Cara Norris.
Cara Norris, Head of Growth and Partnerships, Social Soup
The ACCC recently fined Hismile $138,600 for product claims the regulator considered misleading and for posting social media videos in which employees posed as random shoppers. It’s understandable that the temptation is for headlines to focus on the punishment itself or the brand trust Hismile has destroyed, but this would obscure the biggest thing Hismile got wrong. The fine won’t move the needle for a brand of their size, but faking community endorsement is bad marketing strategy even before the regulator or your customers find out.
Hismile’s employees performing as strangers on camera might have added a veneer of authenticity on their own platforms, but every one of those videos was a missed opportunity to do the thing that actually builds brands on social platforms. Real creators bring real communities with them. They carry reach and trust into niches at a scale, speed and efficacy that most brands’ own channels can ever achieve. When Hismile worked with real creators in its early days, it was tapping into hundreds of trusted voices reaching their own unique, trusted communities to start a flywheel of influence that built a $20,000 startup into a global brand.

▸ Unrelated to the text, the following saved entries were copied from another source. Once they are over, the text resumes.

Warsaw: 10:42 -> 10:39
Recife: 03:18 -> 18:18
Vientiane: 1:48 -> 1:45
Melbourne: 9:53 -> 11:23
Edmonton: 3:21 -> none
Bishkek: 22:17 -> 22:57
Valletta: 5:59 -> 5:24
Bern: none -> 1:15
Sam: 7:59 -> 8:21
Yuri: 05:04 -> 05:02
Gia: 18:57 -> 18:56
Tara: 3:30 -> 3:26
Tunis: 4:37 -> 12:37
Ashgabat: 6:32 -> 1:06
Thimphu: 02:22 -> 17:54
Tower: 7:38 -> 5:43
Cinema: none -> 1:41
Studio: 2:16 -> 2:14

This is the same mistake showing up across the industry in different forms, think fake AI-generated product reviews or brands creating synthetic podcast episodes to game search rankings. All of it comes from the same misunderstanding: that the value of social and creator marketing is what appears on the platform and in the brand’s owned channels. The value is the real people and real communities behind the content: people who have their own audiences, credibility and reasons for recommending something. Strip all that away and you’re left with content that might look right but travels nowhere: a tempting shortcut that delivers less than doing it properly would have.

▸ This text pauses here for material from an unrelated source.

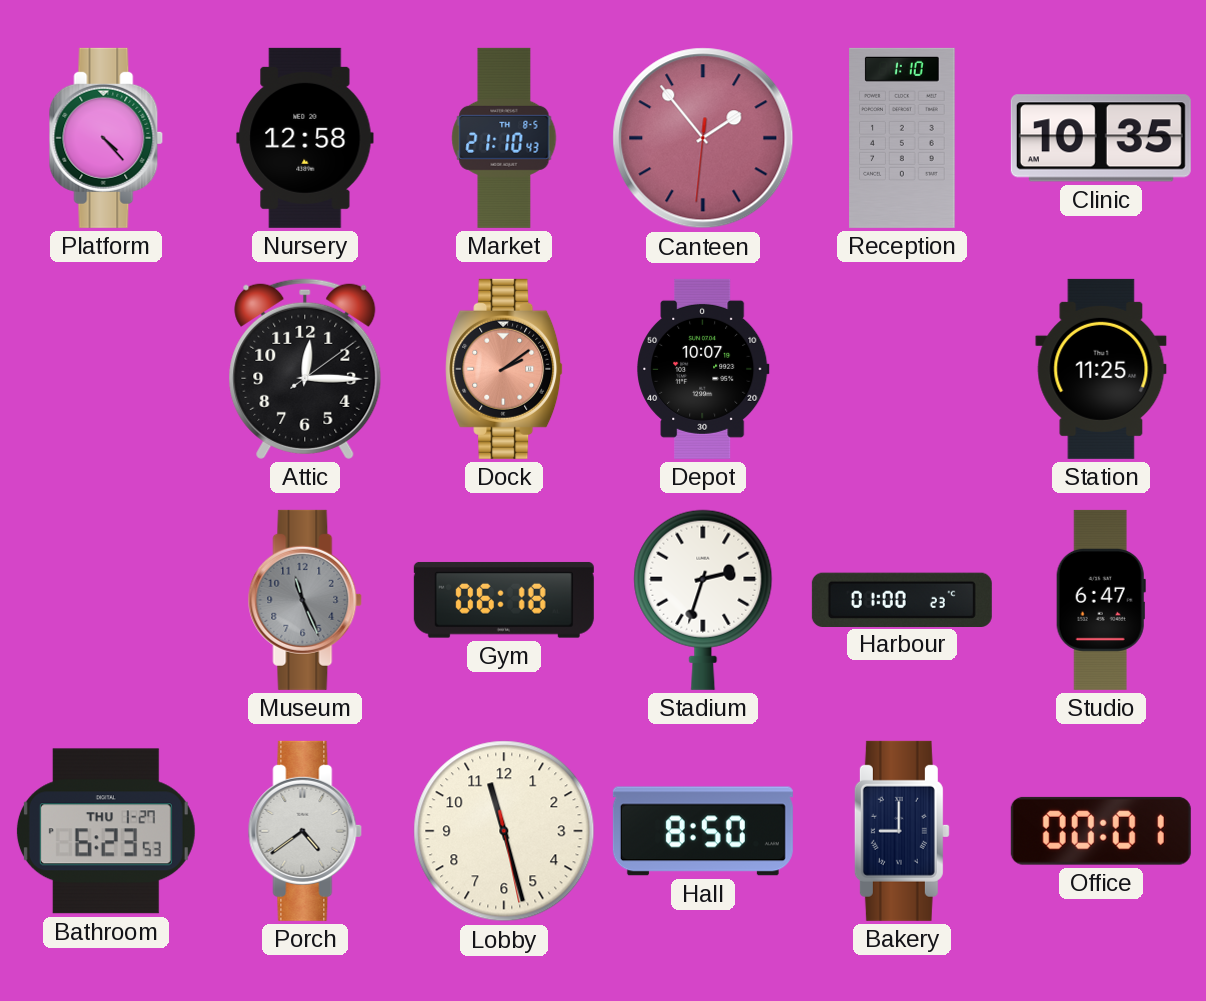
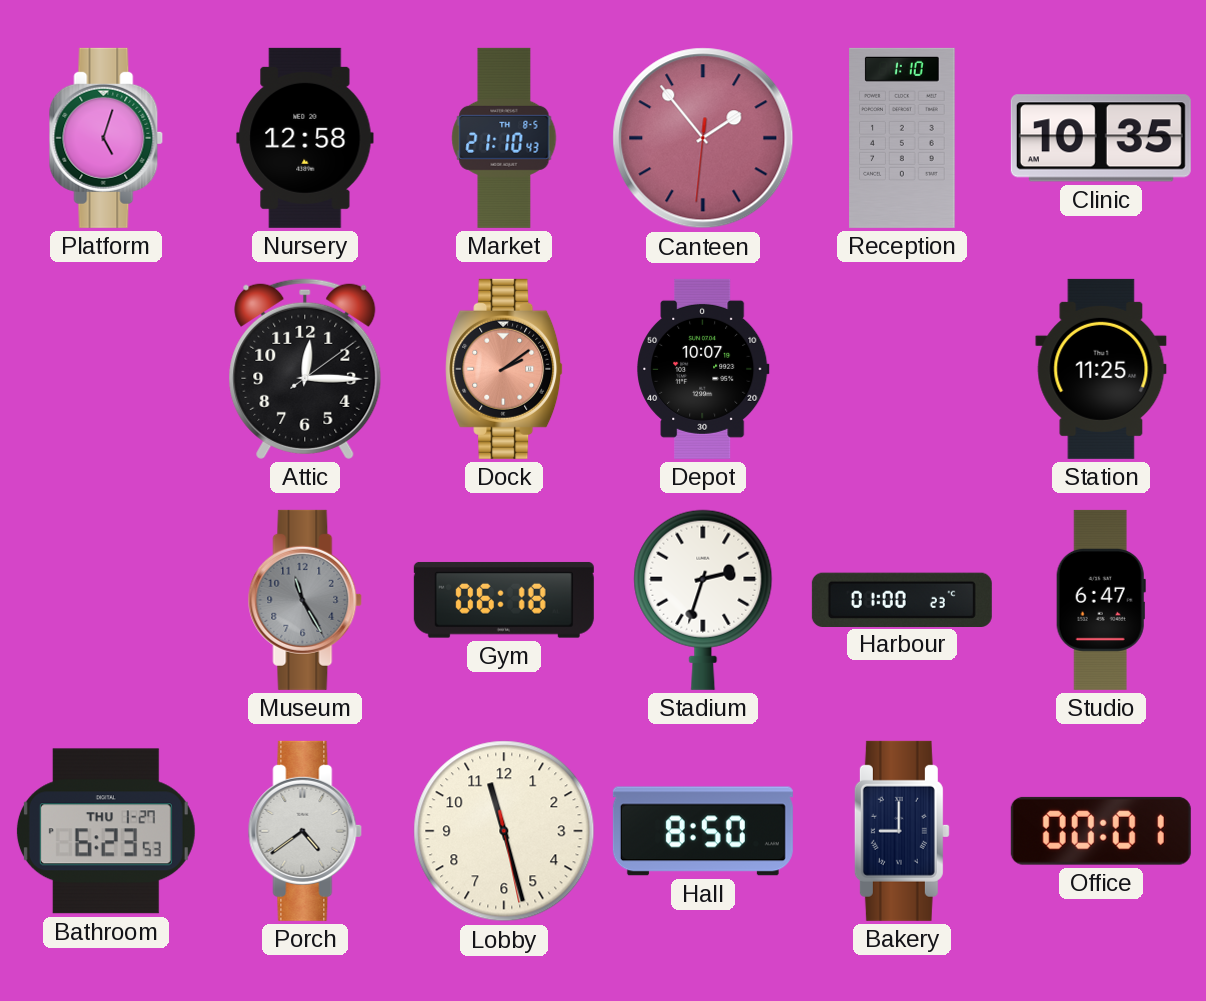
Platform: 4:23 -> 5:03
Museum: 11:26 -> 11:25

The creator economy in Australia is heading past $1 billion in spend this year. Brands are reallocating budgets into creator programs because the evidence says those programs drive awareness, consideration and conversion. To be clear, there is still an exchange of money when creators are approached to work with brands, but the disclosure of this has become common practice and the communities built around influencers are not deterred. This is because creators carefully build trust with their audience over time and carefully curate the deals they accept.
Creators depend on this trust to grow and protect their brand, it’s also what makes real creators so effective at delivering content that moves units. Social Soup's own research shows that 51% of creators have walked away from a brand deal they felt was inauthentic. The ACCC has been building toward policing authenticity on social platforms for three years, but audiences are better at sensing when something feels off than any regulator.
It’s easy to let the pressure to produce more content at greater volume override the discipline that makes the content valuable. This is the pressure every brand working in creator marketing is facing as the category grows. The temptation to take shortcuts will only get stronger as budgets increase and expectations rise. The key is to remember the shortcut costs more than it saves, well before the brand damage of breaking trust with your audience.
Hismile's growth remains one of the best arguments for the commercial power of working with real people. Their ACCC action is an own goal on top of a strategy that was already underperforming compared what could have been. Every video featuring an employee pretending to be a stranger could have featured a real creator reaching a real audience. The fine will pass and the headlines will fade. The reach, advocacy and community creators would have delivered is value Hismile will never collect.